[Page images and extracted text]
•••••

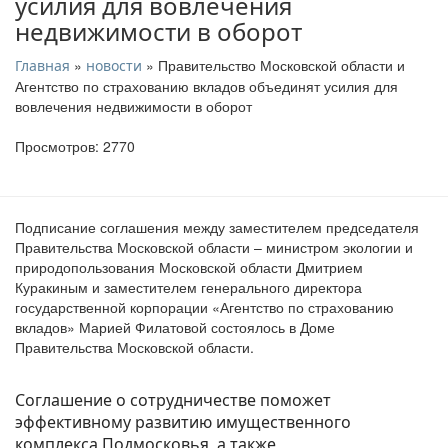
усилия для вовлечения
недвижимости в оборот
»
» Правительство Московской области и
Главная
новости
Агентство по страхованию вкладов объединят усилия для
вовлечения недвижимости в оборот
Просмотров: 2770
Подписание соглашения между заместителем председателя
Правительства Московской области – министром экологии и
природопользования Московской области Дмитрием
Куракиным и заместителем генерального директора
государственной корпорации «Агентство по страхованию
вкладов» Марией Филатовой состоялось в Доме
Правительства Московской области.
Соглашение о сотрудничестве поможет
эффективному развитию имущественного
комплекса Подмосковья, а также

•••••

**WHAT THE EXERCISE ASKS**
Please write out exactly, and only, the lines from the beginning of the entries through the line containing "эффективному развитию имущественного", including both and skipping all pictures.

**SOLUTION TO THIS TASK**
усилия для вовлечения
недвижимости в оборот
»
» Правительство Московской области и
Главная
новости
Агентство по страхованию вкладов объединят усилия для
вовлечения недвижимости в оборот
Просмотров: 2770
Подписание соглашения между заместителем председателя
Правительства Московской области – министром экологии и
природопользования Московской области Дмитрием
Куракиным и заместителем генерального директора
государственной корпорации «Агентство по страхованию
вкладов» Марией Филатовой состоялось в Доме
Правительства Московской области.
Соглашение о сотрудничестве поможет
эффективному развитию имущественного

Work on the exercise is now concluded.